DATA FOR ANALYSIS:
*****
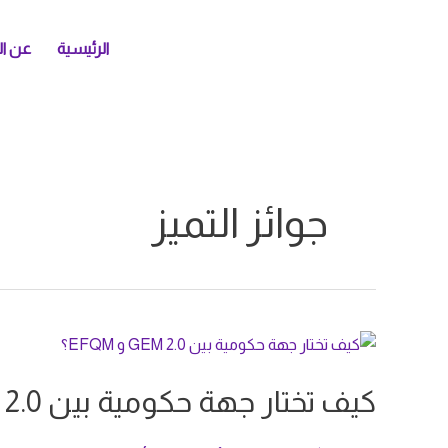
خطي
لى
الرئيسية
عن ال
لمحتوى
جوائز التميز
كيف
تختار
كيف تختار جهة حكومية بين GEM 2.0 و EFQM؟
جهة
حكومية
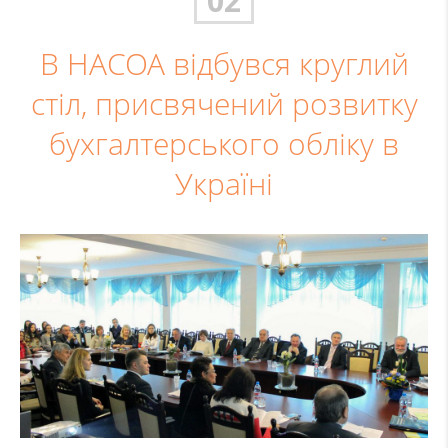
02
В НАСОА відбувся круглий
стіл, присвячений розвитку
бухгалтерського обліку в
Україні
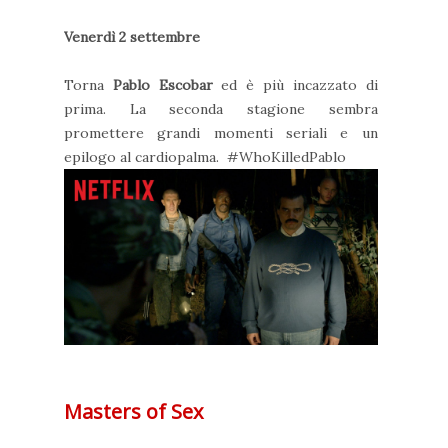
Venerdì 2 settembre
Torna
Pablo Escobar
ed è più incazzato di
prima. La seconda stagione sembra
promettere grandi momenti seriali e un
epilogo al cardiopalma.
#Who
KilledPablo
Masters of Sex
*****
EXERCISE: Each line, from the beginning of the listing to the line bearing "epilogo al cardiopalma." inclusive, should be copied exactly; the pictures stay out.

TASK RESPONSE:
خطي
لى
الرئيسية
عن ال
لمحتوى
جوائز التميز
كيف
تختار
كيف تختار جهة حكومية بين GEM 2.0 و EFQM؟
جهة
حكومية
02
В НАСОА відбувся круглий
стіл, присвячений розвитку
бухгалтерського обліку в
Україні
Venerdì 2 settembre
Torna
Pablo Escobar
ed è più incazzato di
prima. La seconda stagione sembra
promettere grandi momenti seriali e un
epilogo al cardiopalma.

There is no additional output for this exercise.